One of the most important limitations of paranasal sinus CT in confirming the diagnosis of rhinosinusitis is the cost. To decrease the cost, picture archiving and communication systems (PACS) may be used. By using this system, the acquisition, transport, viewing, reporting, and archiving of tomographic images can be made in a digital environment. In addition to decreased costs, PACS also provides additional advantages such as the immediate access of images, quick reporting, and synchronous access of images at different workstations [24]. However, PACS decrease only the cost of paranasal sinus CT scans; patients continue to be exposed to radiation at the same dose.
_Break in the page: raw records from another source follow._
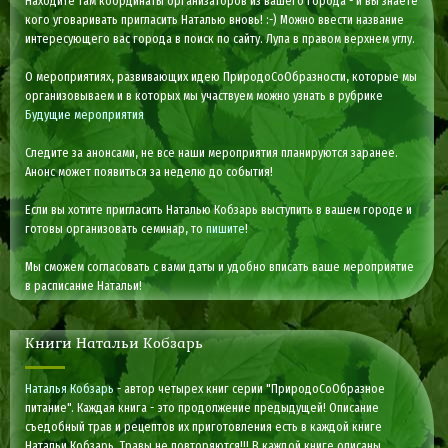
Находите там координаты организаторов из вашего города - и вы знаете
кого уговаривать пригласить Наталью вновь! :-) Можно ввести название
интересующего вас города в поиск по сайту. Лупа в правом верхнем углу.
О мероприятиях, развивающих идею ПриродоСоОбразности, которые мы
организовываем и в которых мы участвуем можно узнать в рубрике
Будущие мероприятия
Следите за анонсами, не все наши мероприятия планируются заранее.
Анонс может появиться за неделю до события!
Если вы хотите пригласить Наталью Кобзарь выступить в вашем городе и
готовы организовать семинар, то
пишите
!
Мы сможем согласовать с вами даты и удобно вписать ваше мероприятие
в расписание Натальи!
Книги Натальи Кобзарь
Наталья Кобзарь
- автор четырех книг серии "ПриродоСоОбразное
питание". Каждая книга - это продолжение предыдущей! Описание
съедобный трав и рецептов их приготовления есть в каждой книге
Натальи Кобзарь. Травы не повторяются!!! В каждой книге описаны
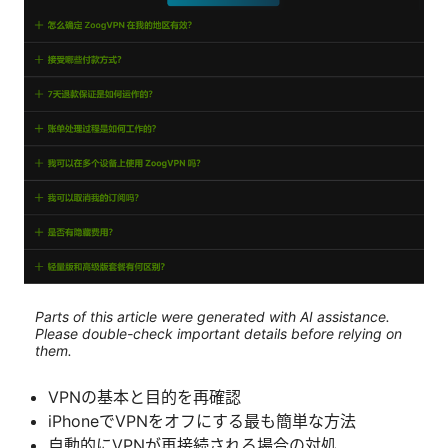
Parts of this article were generated with AI assistance.
Please double-check important details before relying on
them.
VPNの基本と目的を再確認
iPhoneでVPNをオフにする最も簡単な方法
自動的にVPNが再接続される場合の対処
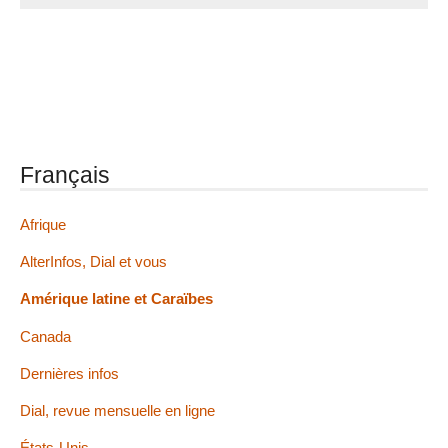
Français
Afrique
AlterInfos, Dial et vous
Amérique latine et Caraïbes
Canada
Dernières infos
Dial, revue mensuelle en ligne
États-Unis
Several strategies have been suggested for decreasing this exposure (as well as the cost of the procedure); for example, lowering the milliampere setting of the scan or decreasing the number of slices obtained [2532]. Although lowering the milliampere setting is associated with increased noise and more artifacts, the image quality is not negatively affected to a great extent [28, 31]. Decreasing milliampere settings to 60 or 65 mA or even to 40 mA does not result in a decrease in image quality [27, 28, 33].
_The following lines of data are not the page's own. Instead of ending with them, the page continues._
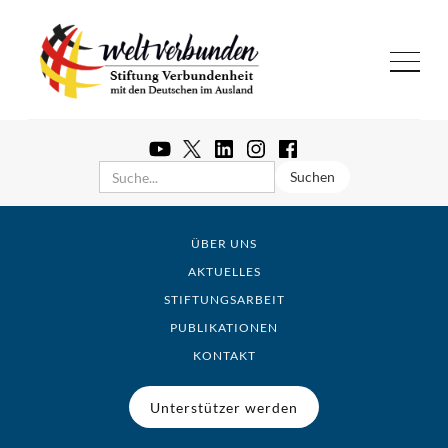
ÜBER UNS
AKTUELLES
STIFTUNGSARBEIT
PUBLIKATIONEN
KONTAKT
Unterstützer werden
The other method of decreasing the cost of, and amount of radiation exposure from, CT scanning is to decrease the number of slices obtained. Screening CT protocols that have an interslice gap ranging from 5 mm to 1 cm are recommended in confirming the diagnosis of rhinosinusitis, which is the most frequent condition for which examination via a paranasal sinus CT is requested [1416]. Awaida et al. [25] and Goodman et al. [26] developed a similar four-slice screening protocol with a sensitivity of 81.3 and 93.3%, respectively, and a specificity of 89.5 and 89.3%, respectively, for detecting mucosal thickenings in any sinus. In our previous study, a three-slice CT protocol with a sensitivity of 95.1% and a specificity of 92.6% was used to detect mucosal thickening [32]. Although protocols with few slices are helpful to confirm a diagnosis of rhinosinusitis, they are not sufficient to evaluate the delicate anatomy of the paranasal sinuses and are inappropriate for surgical planning [25, 26, 29, 30, 32]. Contiguous paranasal sinus CT scanning should be used in the preoperative planning of endoscopic sinus surgery. Usually, an interslice gap of 3–5 mm is recommended for a coronal paranasal sinus CT scan [2, 613]. An interslice gap of more than 5 mm is not recommended because it disturbs the surgical orientation [34].
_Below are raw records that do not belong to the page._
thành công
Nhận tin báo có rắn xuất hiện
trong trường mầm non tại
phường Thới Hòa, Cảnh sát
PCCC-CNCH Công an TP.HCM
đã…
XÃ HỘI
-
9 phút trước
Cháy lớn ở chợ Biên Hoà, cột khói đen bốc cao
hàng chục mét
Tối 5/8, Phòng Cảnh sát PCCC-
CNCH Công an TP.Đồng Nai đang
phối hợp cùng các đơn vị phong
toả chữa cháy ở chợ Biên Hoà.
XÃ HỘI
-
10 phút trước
It is obvious that increasing the interslice gap or lowering the slice number results in a low cost and less radiation exposure for the patient. However, the accuracy of such a screening paranasal sinus CT scan, which is used in detecting mucosal thickening, should be high. Our objective was to determine which interslice gap or gaps are sufficient to confirm the diagnosis of rhinosinusitis. To that end, we calculated the sensitivity, specificity, and accuracy of six different sets of interslice gaps for each of 100 patients with suspected rhinosinusitis. We thus eliminated confounding variables, and the comparison of the six different interslice gaps was performed under identical conditions. All interslice gap settings (except 20 mm) had high sensitivity and accuracy values on overall examination. When compared with the interslices gap of 2 mm, only the 20-mm interslice gap was found to have less value in detecting sinus mucosal thickening (P = 0.022). When the mucosal thickening of any of the sinuses is of value in confirming the diagnosis of rhinosinusitis, an interslice gap of 4, 6, 8, 10, or 16 mm (but not 20 mm) may be used instead of a 2-mm interslice gap.

Conclusion

An interslice gap of up to 16 mm can be used as well as an interslice gap of 2 mm to detect mucosal thickening and confirm the clinical diagnosis of rhinosinusitis.